Vesper Martini (Handmade Cocktail Company)

Most kids dream of finding Scaletrix cars or G.I. Joe in their Christmas stockings.  I dream of getting bottles of ready-mixed cocktails.  Luckily, this year, my dream came true.

This, ladies and gentlemen, is the Vesper, courtesy of the Handmade Cocktail Company.

If you're going to be thoroughly cynical (something I am wont to be) it's effectively nothing more than a bottle of gin, vodka and vermouth mixed together, bottled and shipped out to those gullible few who ardently believe that the whole is greater than sum of the parts – and who are happy to pay a premium for that whole.  If you're being cynical.

The problem with that analysis is that the cynic really is wrong here.  Sorry, just plain wrong.  Because this is truly lovely stuff.

The Handmade Cocktail Company's Vesper is one of the best I've had – genuinely.  With great ease and simplicity, I could be back in Christopher's – or any other high end cocktail bar for that matter – sipping at what is, without a doubt, a fantastic martini.  The ease and simplicity are factors I can't, in all honesty, ignore: all you have to do is fill a pitcher with ice, add an overly generous glug of liquor, stir (or shake, if you want to go really OO7), and pour.  Add a twist if you're feeling up the task (oh the strain!) or an olive or two if you're feeling rambunctious.

If you've watched the film (or, better still, read the book – it's the first and the best) of Casino Royale you'll know how the drink came into being.  Bond turns to a waiter and orders thus:
"Three measures of Gordon's, one of vodka, half a measure of Kina Lillet. Shake it very well until it's ice-cold, then add a large thin slice of lemon peel. Got it?"

Brought alive in the fantastic film adaptation…

The Vesper is therefore unique in being neither a gin martini (or just 'a martini', as I’d have it if I had my way) nor a vodka martini – it's made from both.  Here they offset each other nicely – the gin shines through, but is not overpowering; the vodka gives it that slight oily texture that (in this context) works.  From its colour, I’d say that there's plenty of vermouth in there, but fear not: this is still a dry martini, without a doubt.

I've no idea what the gin or vodka – or the vermouth, for that matter – are.  And I'm not sure I care.  Bond is quite specific, true, but mixing a modern day Vesper is impossible: Gordon's is much weaker than it was (although pick up a bottle in Duty Free next time you're wandering through the terminal – Gordon's Export Strength is reputedly what it used to be), whilst Kina Lillet has ceased to exist.  There's a lot of stuff out there on the internet saying use Lillet Blanc, Kina's supposed predecessor, but be warned: close research suggests that it's actually very different.  The point of this?  Well, I guess it doesn’t much matter anymore whether the authentic ingredients are used, all that matters is this: what the Handmade Cocktail Company have put together is magic.
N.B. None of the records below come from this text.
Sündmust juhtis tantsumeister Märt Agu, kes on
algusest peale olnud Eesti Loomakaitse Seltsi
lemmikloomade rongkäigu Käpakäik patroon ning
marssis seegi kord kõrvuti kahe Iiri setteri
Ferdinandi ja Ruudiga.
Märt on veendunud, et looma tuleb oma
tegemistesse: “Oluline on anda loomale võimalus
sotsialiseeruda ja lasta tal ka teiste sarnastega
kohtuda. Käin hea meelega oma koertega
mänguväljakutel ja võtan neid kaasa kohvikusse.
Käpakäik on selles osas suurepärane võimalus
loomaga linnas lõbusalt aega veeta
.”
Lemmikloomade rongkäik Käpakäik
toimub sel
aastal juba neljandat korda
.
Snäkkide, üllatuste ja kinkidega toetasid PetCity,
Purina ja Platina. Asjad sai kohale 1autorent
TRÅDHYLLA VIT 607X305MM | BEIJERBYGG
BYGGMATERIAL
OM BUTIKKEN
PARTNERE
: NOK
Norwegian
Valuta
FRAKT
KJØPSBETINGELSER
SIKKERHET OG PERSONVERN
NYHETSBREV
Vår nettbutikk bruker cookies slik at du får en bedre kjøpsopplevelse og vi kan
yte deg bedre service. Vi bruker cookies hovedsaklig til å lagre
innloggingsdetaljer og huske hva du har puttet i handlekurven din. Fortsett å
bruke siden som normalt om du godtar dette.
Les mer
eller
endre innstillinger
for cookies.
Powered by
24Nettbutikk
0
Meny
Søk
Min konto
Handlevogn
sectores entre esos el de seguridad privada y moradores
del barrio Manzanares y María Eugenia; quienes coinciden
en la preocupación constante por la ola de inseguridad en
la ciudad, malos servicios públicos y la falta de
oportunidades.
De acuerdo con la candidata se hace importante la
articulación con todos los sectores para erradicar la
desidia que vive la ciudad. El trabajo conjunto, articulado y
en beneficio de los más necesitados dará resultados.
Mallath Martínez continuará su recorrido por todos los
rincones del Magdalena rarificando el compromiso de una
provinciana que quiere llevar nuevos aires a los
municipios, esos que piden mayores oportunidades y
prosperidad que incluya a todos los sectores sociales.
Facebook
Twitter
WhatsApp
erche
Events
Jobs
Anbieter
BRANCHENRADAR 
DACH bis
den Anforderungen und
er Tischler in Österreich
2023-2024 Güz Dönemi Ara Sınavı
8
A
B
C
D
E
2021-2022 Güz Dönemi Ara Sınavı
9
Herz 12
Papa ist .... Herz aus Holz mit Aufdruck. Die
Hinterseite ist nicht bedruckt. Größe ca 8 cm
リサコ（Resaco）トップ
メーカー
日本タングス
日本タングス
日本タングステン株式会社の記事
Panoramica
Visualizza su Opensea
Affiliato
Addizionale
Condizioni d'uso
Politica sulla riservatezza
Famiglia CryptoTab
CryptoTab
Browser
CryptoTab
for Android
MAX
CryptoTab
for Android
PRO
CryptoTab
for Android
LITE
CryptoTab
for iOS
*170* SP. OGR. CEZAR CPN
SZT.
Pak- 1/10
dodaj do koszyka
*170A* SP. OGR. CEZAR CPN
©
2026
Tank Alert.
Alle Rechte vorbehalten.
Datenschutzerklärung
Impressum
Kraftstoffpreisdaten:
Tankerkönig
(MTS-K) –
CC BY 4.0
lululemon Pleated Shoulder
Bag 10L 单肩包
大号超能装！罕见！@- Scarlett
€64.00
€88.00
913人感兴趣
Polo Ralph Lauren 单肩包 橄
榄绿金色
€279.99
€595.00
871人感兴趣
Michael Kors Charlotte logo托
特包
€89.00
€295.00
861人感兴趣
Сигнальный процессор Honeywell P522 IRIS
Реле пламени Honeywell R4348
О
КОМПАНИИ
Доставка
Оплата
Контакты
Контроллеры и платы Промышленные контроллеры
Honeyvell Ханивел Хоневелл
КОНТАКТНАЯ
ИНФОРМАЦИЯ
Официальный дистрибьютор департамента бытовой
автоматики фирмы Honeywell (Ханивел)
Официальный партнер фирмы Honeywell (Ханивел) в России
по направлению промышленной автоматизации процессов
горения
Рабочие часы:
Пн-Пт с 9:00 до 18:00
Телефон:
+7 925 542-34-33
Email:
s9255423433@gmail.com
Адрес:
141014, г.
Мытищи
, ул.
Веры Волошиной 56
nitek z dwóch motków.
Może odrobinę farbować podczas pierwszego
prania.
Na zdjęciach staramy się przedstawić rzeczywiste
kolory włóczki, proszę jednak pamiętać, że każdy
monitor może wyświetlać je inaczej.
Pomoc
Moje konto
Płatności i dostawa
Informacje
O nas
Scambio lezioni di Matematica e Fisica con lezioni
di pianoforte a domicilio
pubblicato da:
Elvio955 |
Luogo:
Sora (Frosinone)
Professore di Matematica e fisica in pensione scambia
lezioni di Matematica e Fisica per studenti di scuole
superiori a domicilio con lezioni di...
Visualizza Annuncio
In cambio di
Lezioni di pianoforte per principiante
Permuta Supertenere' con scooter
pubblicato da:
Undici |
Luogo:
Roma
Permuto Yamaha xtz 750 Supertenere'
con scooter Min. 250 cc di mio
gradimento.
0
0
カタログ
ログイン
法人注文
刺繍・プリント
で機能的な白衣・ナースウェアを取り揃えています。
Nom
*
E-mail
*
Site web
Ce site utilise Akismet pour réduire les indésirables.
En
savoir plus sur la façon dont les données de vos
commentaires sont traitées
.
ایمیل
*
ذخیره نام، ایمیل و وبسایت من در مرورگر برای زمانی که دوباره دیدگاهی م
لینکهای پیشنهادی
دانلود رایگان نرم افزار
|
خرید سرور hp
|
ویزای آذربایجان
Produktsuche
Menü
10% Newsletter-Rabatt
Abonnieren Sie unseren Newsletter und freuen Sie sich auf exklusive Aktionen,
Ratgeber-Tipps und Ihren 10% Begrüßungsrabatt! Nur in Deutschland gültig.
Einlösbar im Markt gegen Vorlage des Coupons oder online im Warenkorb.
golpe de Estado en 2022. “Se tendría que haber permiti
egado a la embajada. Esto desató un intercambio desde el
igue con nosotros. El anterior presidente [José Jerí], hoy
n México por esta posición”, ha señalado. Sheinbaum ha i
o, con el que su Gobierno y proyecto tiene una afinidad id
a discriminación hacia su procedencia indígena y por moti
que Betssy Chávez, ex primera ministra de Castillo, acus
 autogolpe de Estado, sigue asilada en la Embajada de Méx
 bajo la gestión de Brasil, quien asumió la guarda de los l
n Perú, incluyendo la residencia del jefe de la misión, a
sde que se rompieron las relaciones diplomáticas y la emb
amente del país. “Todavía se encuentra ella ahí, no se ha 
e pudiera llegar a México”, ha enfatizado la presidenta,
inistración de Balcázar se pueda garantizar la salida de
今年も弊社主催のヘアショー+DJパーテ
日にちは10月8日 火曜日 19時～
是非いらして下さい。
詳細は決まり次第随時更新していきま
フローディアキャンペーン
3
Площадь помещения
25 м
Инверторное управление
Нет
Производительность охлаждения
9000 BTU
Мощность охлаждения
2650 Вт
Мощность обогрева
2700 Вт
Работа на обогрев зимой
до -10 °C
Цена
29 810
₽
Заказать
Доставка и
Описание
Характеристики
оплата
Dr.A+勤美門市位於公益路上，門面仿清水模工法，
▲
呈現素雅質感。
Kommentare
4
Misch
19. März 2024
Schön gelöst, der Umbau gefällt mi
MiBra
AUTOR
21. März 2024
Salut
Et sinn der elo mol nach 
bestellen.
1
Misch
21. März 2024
The Vesper – and all Handmade Cocktail Company products - is available through Master of Malt  (who appear to be the guys who also run the Times Whiskey Club – there are just too many similarities).  It seems pretty hard to get hold of elsewhere, so I'd start there if you're keen.

I'm a total convert to the Handmade Cocktail Company and its range of drinks.  I am chomping at the bit to try their Old Fashioned – will keep you all in the loop when I do.

Until then, get yourself a bottle of Vesper.  Stir over ice and serve straight up with a twist of lemon peel.  Sit back and enjoy, Mr Bond.